Example nodes (see https://github.com/tdewolff/css/blob/master/node.go):

// root
type NodeStylesheet struct {
    NodeType
    Nodes []Node
}

// example node
type NodeRuleset struct {
    NodeType
    SelGroups []*NodeSelectorGroup
    Decls     []*NodeDeclaration
}

// leave (the only end-leave possible)
type NodeToken struct {
    NodeType
    TokenType
    Data string
}

Parsing stylesheet (see https://github.com/tdewolff/css/blob/master/parse.go):

func (p *parser) parseStylesheet() *NodeStylesheet {
    n := NewStylesheet()
    for {
        p.skipWhitespace()
        if p.at(ErrorToken) {
            return n
        }
        if p.at(CDOToken) || p.at(CDCToken) {
            n.Nodes = append(n.Nodes, p.shift())
        } else if cn := p.parseAtRule(); cn != nil {
            n.Nodes = append(n.Nodes, cn)
        } else if cn := p.parseRuleset(); cn != nil {
            n.Nodes = append(n.Nodes, cn)
        } else if cn := p.parseDeclaration(); cn != nil {
            n.Nodes = append(n.Nodes, cn)
        } else if !p.at(ErrorToken) {
            n.Nodes = append(n.Nodes, p.shift())
        }
    }
}

Each node is allocated on the heap and a significant time is spent on the GC and related tasks. Could I reduce that?

Can I put all element in a flat array for instance? Because the elements of the tree are filled sequentially (ie. it can be flattened). What techniques can I use to reduce (small) allocations on the heap?

Update

The minifier is actually not really slow, bootstrap (134kB) is minified in 28ms (NodeJS implementations take atleast 45ms and produce larger files http://goalsmashers.github.io/css-minification-benchmark/). But it would be great if I could squeeze out even more!
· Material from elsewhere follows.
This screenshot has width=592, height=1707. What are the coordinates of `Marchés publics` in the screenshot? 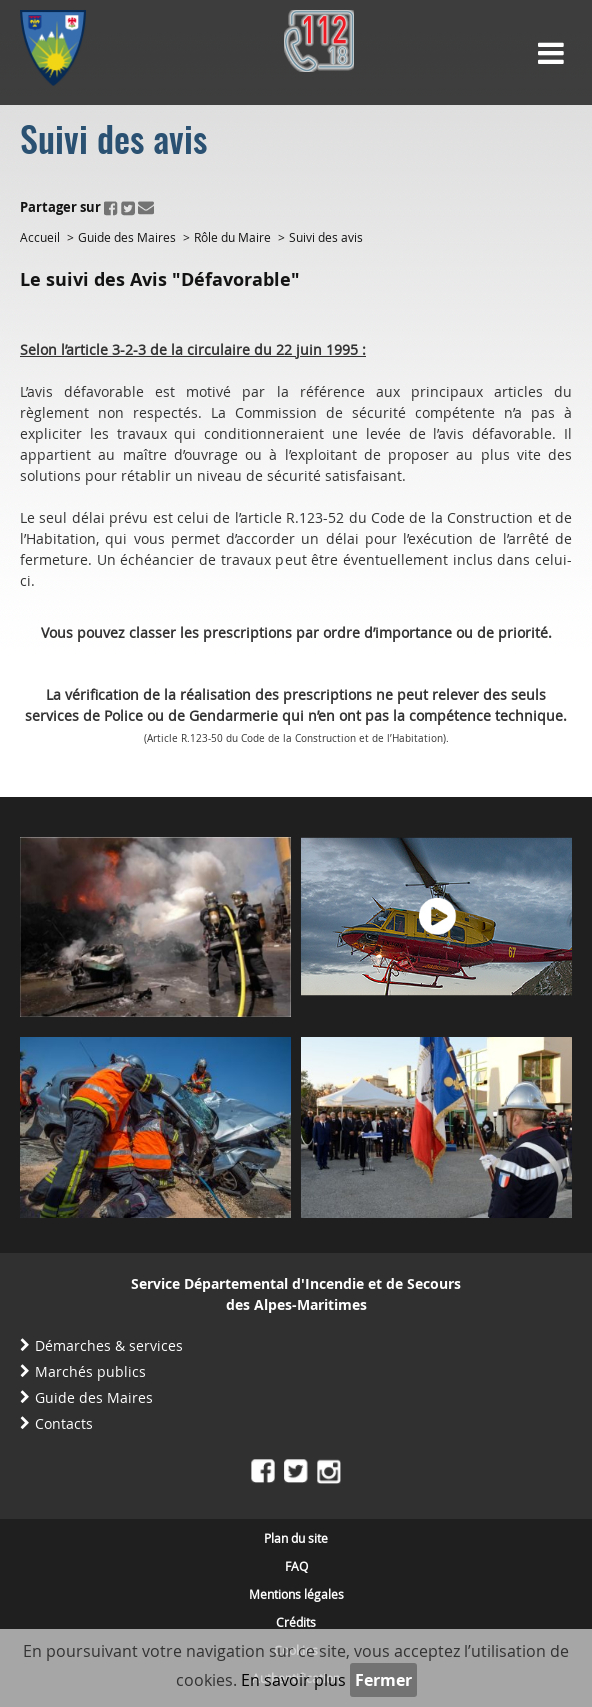 It's located at (90, 1371).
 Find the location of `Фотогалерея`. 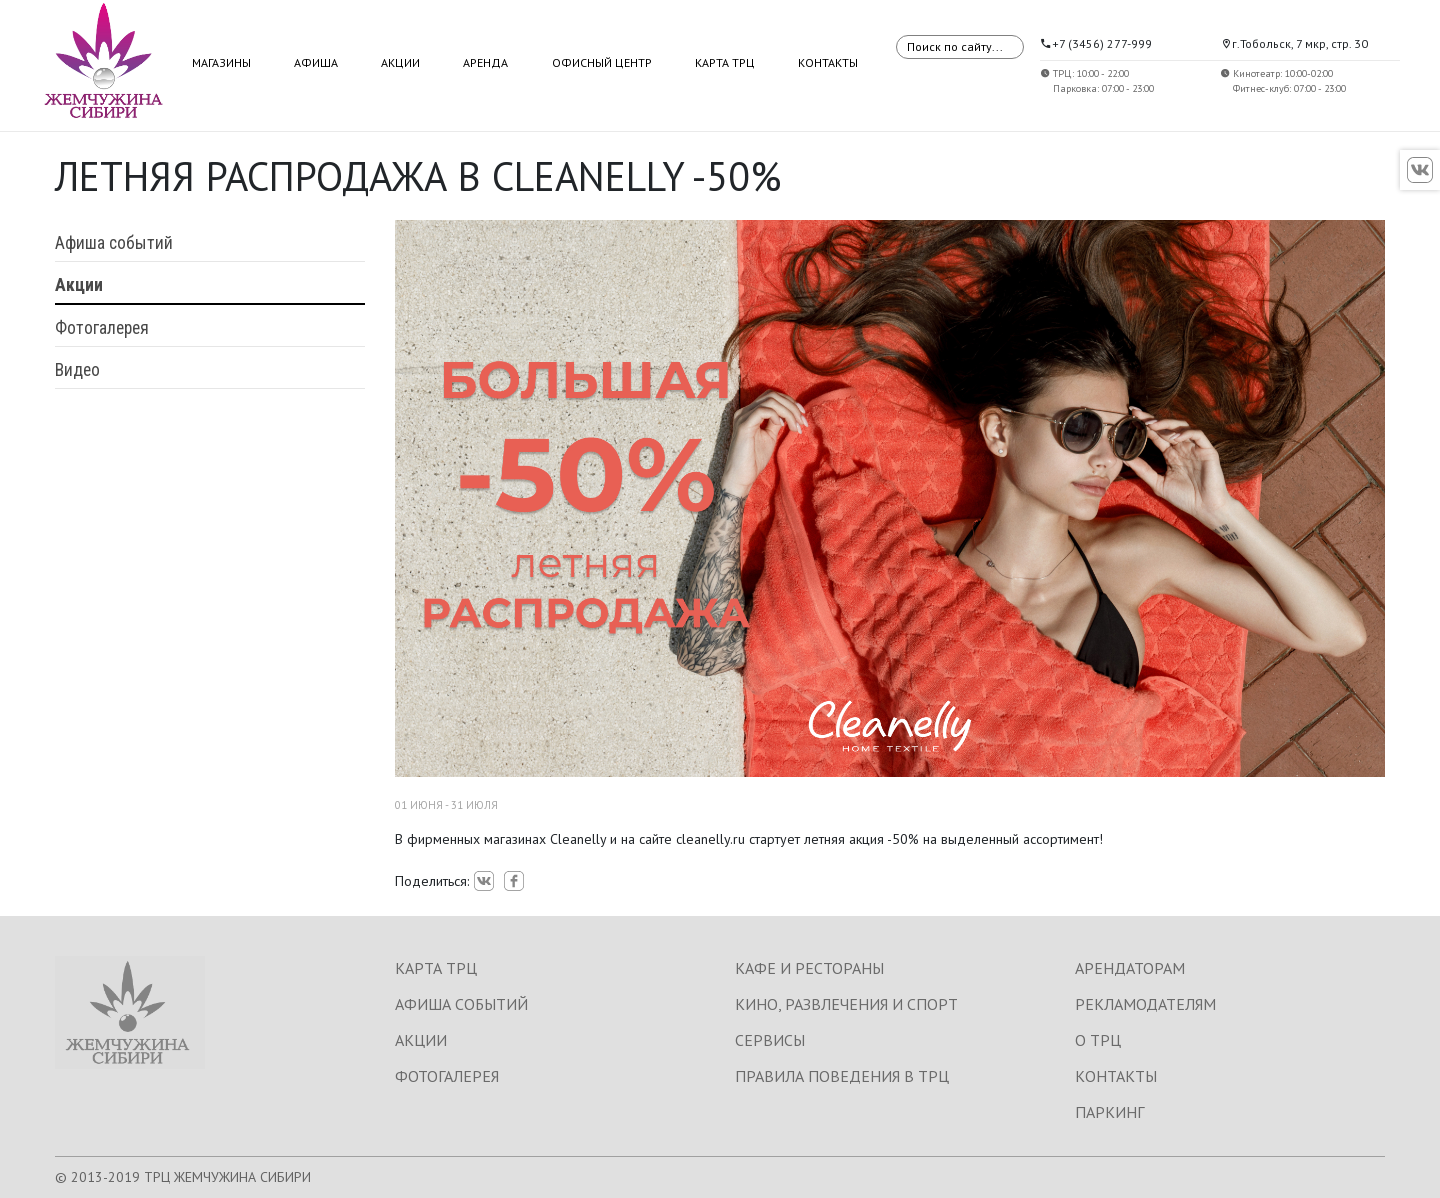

I know that some time is spent on []byte -> string casting, but the []byte from the tokenizer needs to be copied anyways because its memory can be reused at any tokenizer.Next() call. Since it needs to be copied anyways, I figured casting to string was better because it made much of the code easier (checking for equality).

I can make a tokenizer variant that keeps the whole file in memory, which is fine for the parser because the parser doesn't stream anyways.

Update 2

I did load the whole file into memory for the parser and replaced all string to '[]byte`, now it's 10% faster! Bootstrap.css now takes 23ms.

I don't think it's worth the hassle to flatten the tree, and it removes some of the flexibility (user able to modify the tree).